# Big money



## dhal22 (Jul 30, 2010)

Clearing 2000' of storm drain at a retirement home under construction and we are on day 2. Poorly managed project is costing the GC a lot of money. 1.5 years past original competing date.

I'll post some photos later.

Sent from my SM-G920P using Tapatalk


----------



## GAN (Jul 10, 2012)

Dang

Get the super jetter out........


----------



## 89plumbum (May 14, 2011)

Payment gonna be a problem?


----------



## dhal22 (Jul 30, 2010)

89plumbum said:


> Payment gonna be a problem?


My office spent a lot of time on getting the contact correct and signed. We should be fine.


----------



## ShtRnsdownhill (Jan 13, 2016)

as the other contractors and subs working on that project if they are getting paid and what the turnover rate is, contract isnt worth the paper its written on if you have to goto court and pay a lawyer to get your money, youll spend what your owed and if your lucky break even..I would want deposit money up front and paid each day, wonder why its 1.5 years behind schedule and how many subs havent been paid...


----------



## dhal22 (Jul 30, 2010)

Property owners have taken control of the job. They're happy with our progress. We're good on getting paid, we have a cc number as protection. Insurances alone cost $400 on this contract.


----------



## dhal22 (Jul 30, 2010)

Just getting around to uploading a few photos. Some small pipe photos. Gravel and mud everywhere but the 18gpm/4000psi gets it done.


----------



## dhal22 (Jul 30, 2010)

Here's a 250' shot from catch basin to catch basin.


----------



## dhal22 (Jul 30, 2010)

Gravel everywhere. We are at 20 hrs with another 2 or so tomorrow then everything gets checked and recorded with a camera.


----------



## ShtRnsdownhill (Jan 13, 2016)

I wonder if the sand and gravel just washed in from a sloppy work sight or someone put it all down there on purpose? either way good for your pocket!!!


----------



## Drain Pro (Nov 3, 2013)

dhal22 said:


> Here's a 250' shot from catch basin to catch basin.

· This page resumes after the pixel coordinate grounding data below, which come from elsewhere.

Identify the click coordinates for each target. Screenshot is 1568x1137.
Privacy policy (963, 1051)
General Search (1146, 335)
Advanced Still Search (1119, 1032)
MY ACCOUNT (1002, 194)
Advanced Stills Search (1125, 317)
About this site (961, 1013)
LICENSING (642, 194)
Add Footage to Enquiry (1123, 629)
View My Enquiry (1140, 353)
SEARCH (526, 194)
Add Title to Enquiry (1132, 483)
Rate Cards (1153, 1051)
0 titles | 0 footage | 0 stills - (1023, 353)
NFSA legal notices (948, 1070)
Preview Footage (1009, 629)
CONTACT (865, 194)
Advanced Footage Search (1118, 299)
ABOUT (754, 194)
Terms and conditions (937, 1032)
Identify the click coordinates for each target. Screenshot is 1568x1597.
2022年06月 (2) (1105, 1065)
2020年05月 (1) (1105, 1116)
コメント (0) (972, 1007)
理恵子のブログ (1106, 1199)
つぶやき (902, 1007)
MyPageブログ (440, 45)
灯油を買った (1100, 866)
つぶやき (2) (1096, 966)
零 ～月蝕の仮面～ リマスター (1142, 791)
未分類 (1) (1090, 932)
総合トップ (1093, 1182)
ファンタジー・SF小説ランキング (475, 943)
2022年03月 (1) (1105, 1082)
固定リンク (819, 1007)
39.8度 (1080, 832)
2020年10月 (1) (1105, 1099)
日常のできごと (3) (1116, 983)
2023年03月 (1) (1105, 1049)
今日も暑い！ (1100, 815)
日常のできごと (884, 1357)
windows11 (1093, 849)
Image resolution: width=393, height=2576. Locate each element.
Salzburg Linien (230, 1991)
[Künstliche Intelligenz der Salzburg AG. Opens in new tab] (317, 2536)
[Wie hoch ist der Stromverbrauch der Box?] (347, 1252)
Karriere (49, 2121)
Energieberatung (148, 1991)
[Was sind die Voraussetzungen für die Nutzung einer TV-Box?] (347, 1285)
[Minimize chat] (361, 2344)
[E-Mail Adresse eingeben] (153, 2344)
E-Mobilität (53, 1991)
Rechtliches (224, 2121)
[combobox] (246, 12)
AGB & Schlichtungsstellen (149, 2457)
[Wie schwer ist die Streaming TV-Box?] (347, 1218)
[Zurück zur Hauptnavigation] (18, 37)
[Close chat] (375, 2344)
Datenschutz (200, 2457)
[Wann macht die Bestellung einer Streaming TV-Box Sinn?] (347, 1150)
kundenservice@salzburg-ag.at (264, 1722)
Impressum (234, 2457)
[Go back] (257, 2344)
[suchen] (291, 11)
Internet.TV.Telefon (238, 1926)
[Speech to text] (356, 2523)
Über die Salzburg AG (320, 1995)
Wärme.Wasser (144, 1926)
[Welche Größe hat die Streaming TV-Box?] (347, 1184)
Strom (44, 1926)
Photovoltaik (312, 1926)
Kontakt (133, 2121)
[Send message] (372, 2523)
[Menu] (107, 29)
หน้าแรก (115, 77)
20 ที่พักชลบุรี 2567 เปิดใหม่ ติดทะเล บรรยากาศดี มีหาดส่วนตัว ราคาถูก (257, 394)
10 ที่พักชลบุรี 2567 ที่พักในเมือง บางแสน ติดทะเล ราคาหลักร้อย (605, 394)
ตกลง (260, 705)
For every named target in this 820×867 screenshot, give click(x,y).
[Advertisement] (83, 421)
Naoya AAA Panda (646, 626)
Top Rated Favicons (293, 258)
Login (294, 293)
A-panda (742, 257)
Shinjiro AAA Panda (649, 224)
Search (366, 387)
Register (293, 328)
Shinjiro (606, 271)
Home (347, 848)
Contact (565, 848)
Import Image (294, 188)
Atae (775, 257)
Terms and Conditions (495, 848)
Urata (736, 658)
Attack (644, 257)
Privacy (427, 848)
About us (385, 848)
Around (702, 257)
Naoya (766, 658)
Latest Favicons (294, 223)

Nice job! What kind of nozzle(s) did you use?


Sent from my iPhone using Tapatalk


----------



## dhal22 (Jul 30, 2010)

Cleared most with a heavy flusher nozzle (don't remember the brand name). Nice nozzle but don't like the ceramic ports pointing directly backwards. I will ask The Jetter Depot if I can change the ports.
Ended up having great success with the big Warthog. Running about 2800 psi rocks and pebbles were flying out like a shotgun blast. You could not look in the manhole once the head got close.


----------



## dhal22 (Jul 30, 2010)

ShtRnsdownhill said:


> I wonder if the sand and gravel just washed in from a sloppy work sight or someone put it all down there on purpose? either way good for your pocket!!!


Sloppy worksite.


----------



## GREENPLUM (Jul 27, 2008)

I've got the dragon jet , great for sweeping big pipe. 









Sent from my SM-N930V using Tapatalk


----------



## Drain Pro (Nov 3, 2013)

GREENPLUM said:


> I've got the dragon jet , great for sweeping big pipe.
> 
> 
> 
> ...




I've got the sand and sludge nozzle on the bottom. Works well enough. 


Sent from my iPhone using Tapatalk


----------



## dhal22 (Jul 30, 2010)

My sludge nozzle is very similar. The ports are internal and ceramic but thrust straight backwards. I wished they had some downward slope to them.


----------



## dhal22 (Jul 30, 2010)

89plumbum said:


> Payment gonna be a problem?


My invoice of just under $14,000 was paid in 3 days. :yes:


----------



## 89plumbum (May 14, 2011)

Awesome!


----------